If I use the standard Python boolean operators and
/or
/not
, one nice feature is that they treat None
the way I would logically expect. That is, not only
True and True == True
True and False == False
but also
True and None == None
False and None == False
True or None == True
False or None == None
This follows the logic that, for instance, if A is False and B is unknown, (A and B) must still be False, while (A or B) is unknown.
I needed to perform boolean operations on Pandas DataFrames with missing data, and was hoping I'd be able to use the same logic. For boolean logic on numpy arrays and Pandas series, we need to use bitwise operators &
/|
/~
. Pandas seems to have behaviour that is partially the same as and
/or
/not
, but partially different. In short, it seems to return False
when the value should logically be unknown.
For example:
a = pd.Series([True,False,True,False])
b = pd.Series([True,True,None,None])
Then we get
> a & b
0 True
1 False
2 False
3 False
dtype: bool
and
> a | b
0 True
1 True
2 True
3 False
I would expect that the output of a & b
should be a Series [True,False,None,False]
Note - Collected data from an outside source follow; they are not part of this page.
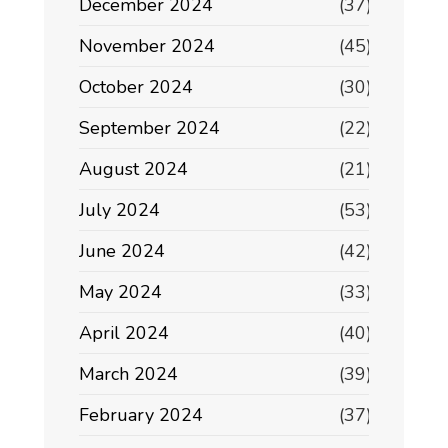
December 2024
(37)
November 2024
(45)
October 2024
(30)
September 2024
(22)
August 2024
(21)
July 2024
(53)
June 2024
(42)
May 2024
(33)
April 2024
(40)
March 2024
(39)
February 2024
(37)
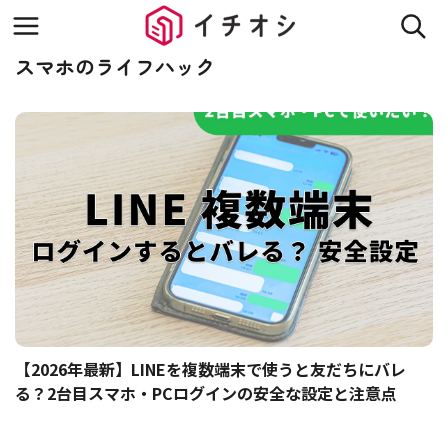
スマホのライフハック
【2026年最新】LINEを複数端末で使うと友だちにバレ
る？2台目スマホ・PCログインの安全な設定と注意点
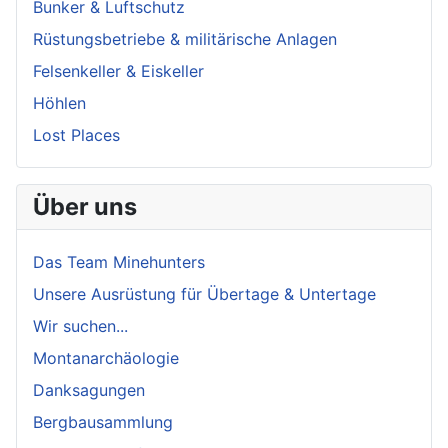
Bunker & Luftschutz
Rüstungsbetriebe & militärische Anlagen
Felsenkeller & Eiskeller
Höhlen
Lost Places
Über uns
Das Team Minehunters
Unsere Ausrüstung für Übertage & Untertage
Wir suchen...
Montanarchäologie
Danksagungen
Bergbausammlung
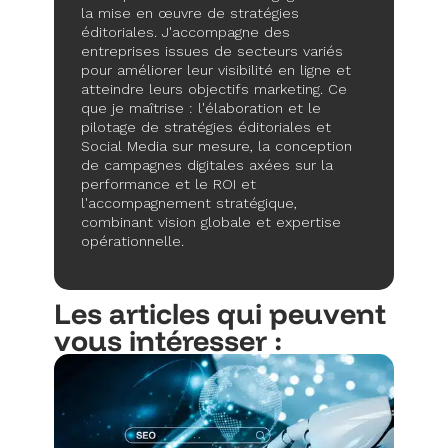
la mise en œuvre de stratégies
éditoriales. J'accompagne des
entreprises issues de secteurs variés
pour améliorer leur visibilité en ligne et
atteindre leurs objectifs marketing. Ce
que je maîtrise : l'élaboration et le
pilotage de stratégies éditoriales et
Social Media sur mesure, la conception
de campagnes digitales axées sur la
performance et le ROI et
l'accompagnement stratégique,
combinant vision globale et expertise
opérationnelle.
Les articles qui peuvent
vous intéresser :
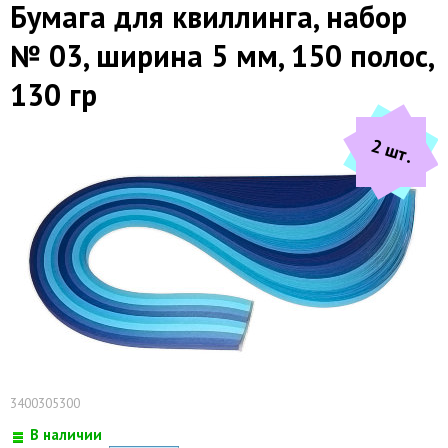
Бумага для квиллинга, набор
№ 03, ширина 5 мм, 150 полос,
130 гр
2 шт.
3400305300
В наличии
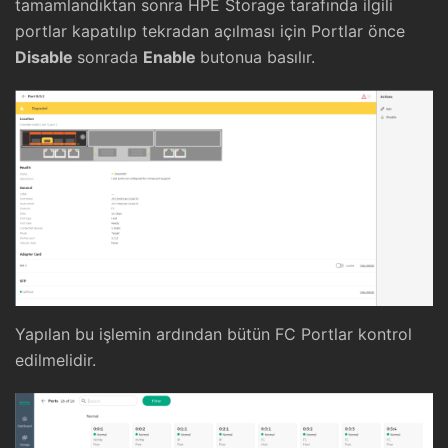
tamamlandıktan sonra HPE Storage tarafında ilgili
portlar kapatılıp tekradan açılması için Portlar önce
Disable
sonrada
Enable
butonua basılır.
Yapılan bu işlemin ardından bütün FC Portlar kontrol
edilmelidir.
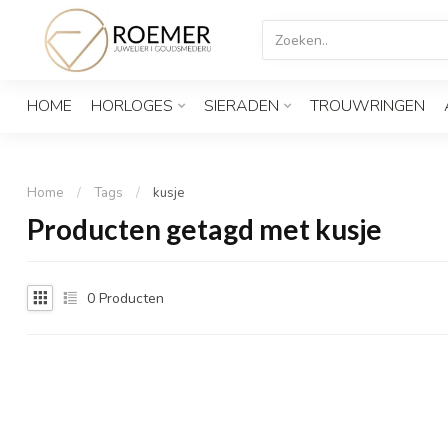
HOME
HORLOGES
SIERADEN
TROUWRINGEN
Home
/
Tags
/
kusje
Producten getagd met kusje
0
Producten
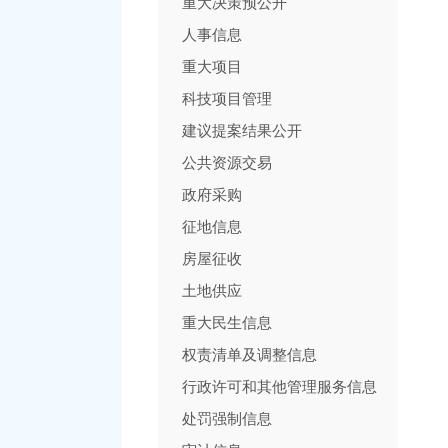
重大决策预公开
人事信息
重大项目
科技项目管理
建议提案结果公开
公共资源交易
政府采购
征地信息
房屋征收
土地供应
重大民生信息
权责清单及调整信息
行政许可和其他管理服务信息
处罚强制信息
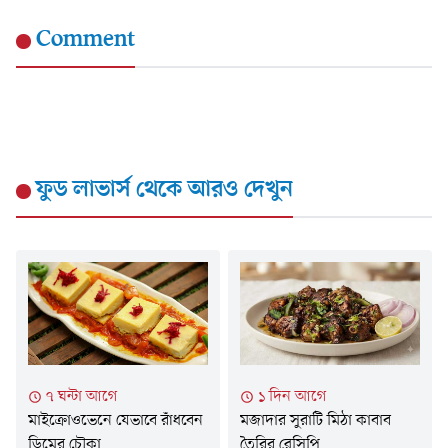
Comment
ফুড লাভার্স
থেকে আরও দেখুন
৭ ঘন্টা আগে
১ দিন আগে
মাইক্রোওভেনে যেভাবে রাঁধবেন
মজাদার সুরাটি মিঠা কাবাব
ডিমের চৌকা
তৈরির রেসিপি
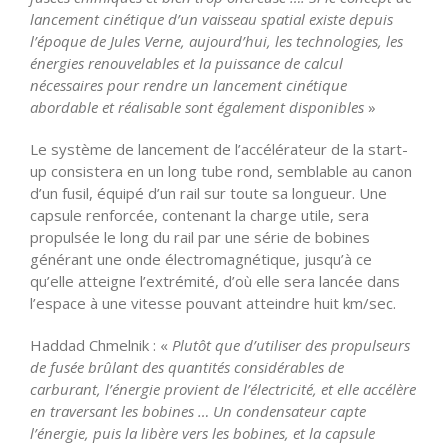
lancement cinétique d’un vaisseau spatial existe depuis
l’époque de Jules Verne, aujourd’hui, les technologies, les
énergies renouvelables et la puissance de calcul
nécessaires pour rendre un lancement cinétique
abordable et réalisable sont également disponibles
»
Le système de lancement de l’accélérateur de la start-
up consistera en un long tube rond, semblable au canon
d’un fusil, équipé d’un rail sur toute sa longueur. Une
capsule renforcée, contenant la charge utile, sera
propulsée le long du rail par une série de bobines
générant une onde électromagnétique, jusqu’à ce
qu’elle atteigne l’extrémité, d’où elle sera lancée dans
l’espace à une vitesse pouvant atteindre huit km/sec.
Haddad Chmelnik : «
Plutôt que d’utiliser des propulseurs
de fusée brûlant des quantités considérables de
carburant, l’énergie provient de l’électricité, et elle accélère
en traversant les bobines … Un condensateur capte
l’énergie, puis la libère vers les bobines, et la capsule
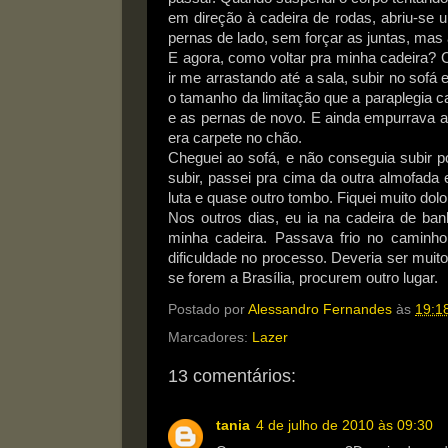
em direção à cadeira de rodas, abriu-se 
pernas de lado, sem forçar as juntas, mas 
E agora, como voltar pra minha cadeira? C
ir me arrastando até a sala, subir no sofá 
o tamanho da limitação que a paraplegia c
e as pernas de novo. E ainda empurrava a 
era carpete no chão.
Cheguei ao sofá, e não conseguia subir p
subir, passei pra cima da outra almofada e
luta e quase outro tombo. Fiquei muito dolo
Nos outros dias, eu ia na cadeira de ba
minha cadeira. Passava frio no caminho,
dificuldade no processo. Deveria ser muit
se forem a Brasília, procurem outro lugar.
Postado por
Alessandro Fernandes
às
19:1
Marcadores:
Lazer
13 comentários:
tania
4 de julho de 2010 às 09:30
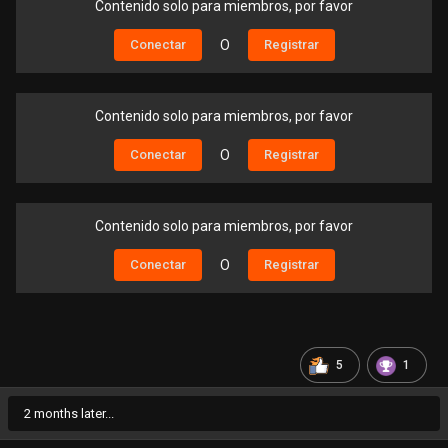
Contenido solo para miembros, por favor
Conectar
O
Registrar
Contenido solo para miembros, por favor
Conectar
O
Registrar
Contenido solo para miembros, por favor
Conectar
O
Registrar
5
1
2 months later...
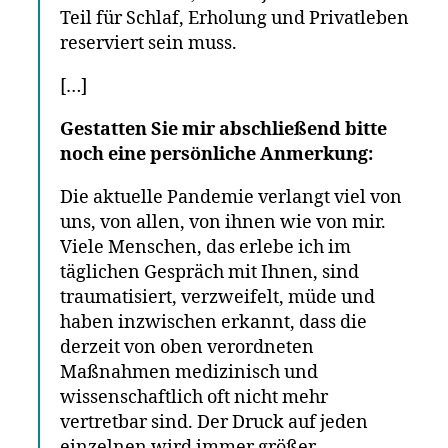
Teil für Schlaf, Erholung und Privatleben
reserviert sein muss.
[…]
Gestatten Sie mir abschließend bitte
noch eine persönliche Anmerkung:
Die aktuelle Pandemie verlangt viel von
uns, von allen, von ihnen wie von mir.
Viele Menschen, das erlebe ich im
täglichen Gespräch mit Ihnen, sind
traumatisiert, verzweifelt, müde und
haben inzwischen erkannt, dass die
derzeit von oben verordneten
Maßnahmen medizinisch und
wissenschaftlich oft nicht mehr
vertretbar sind. Der Druck auf jeden
einzelnen wird immer größer,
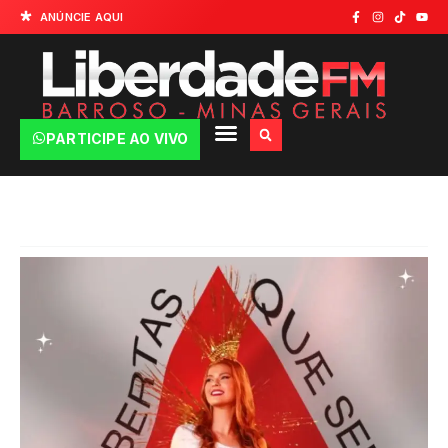
ANÚNCIE AQUI
PARTICIPE AO VIVO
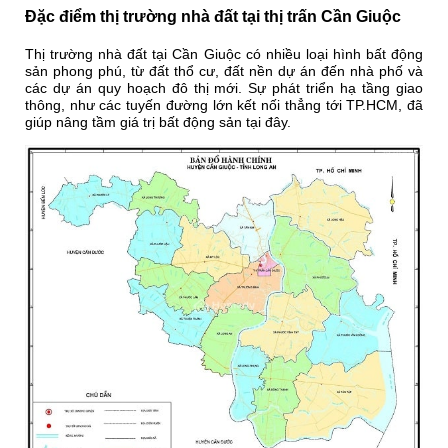
Đặc điểm thị trường nhà đất tại thị trấn Cần Giuộc
Thị trường nhà đất tại Cần Giuộc có nhiều loại hình bất động
sản phong phú, từ đất thổ cư, đất nền dự án đến nhà phố và
các dự án quy hoạch đô thị mới. Sự phát triển hạ tầng giao
thông, như các tuyến đường lớn kết nối thẳng tới TP.HCM, đã
giúp nâng tầm giá trị bất động sản tại đây.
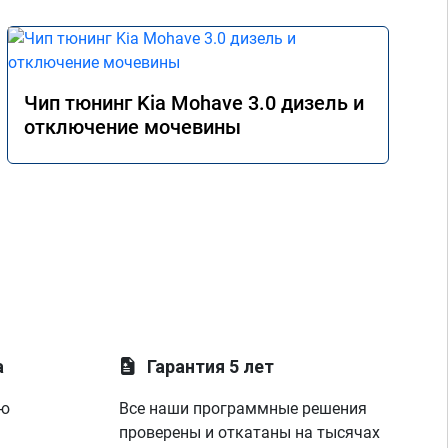
Чип тюнинг Kia Mohave 3.0 дизель и
отключение мочевины
а
Гарантия 5 лет
ую
Все наши программные решения
проверены и откатаны на тысячах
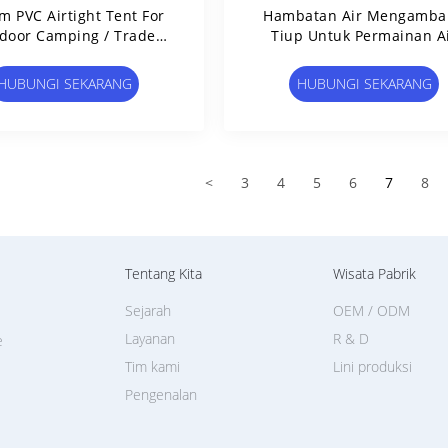
m PVC Airtight Tent For
Hambatan Air Mengamba
door Camping / Trade
Tiup Untuk Permainan A
Show / Promotion
HUBUNGI SEKARANG
HUBUNGI SEKARANG
<
3
4
5
6
7
8
Tentang Kita
Wisata Pabrik
Sejarah
OEM / ODM
Layanan
R & D
e
Tim kami
Lini produksi
Pengenalan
and that the output of a | b
should be a Series [True,True,True,None]
. The actual result matches what I'd expect except returns False
instead of any missing values.
Finally, ~b
just gives a TypeError:
TypeError: bad operand type for unary ~: 'NoneType'
which seems odd since &
and |
at least partially work.
Is there a better way to carry out boolean logic in this situation? Is this a bug in Pandas?
Analogous tests with numpy arrays just give type errors, so I assume Pandas is handling the logic itself here.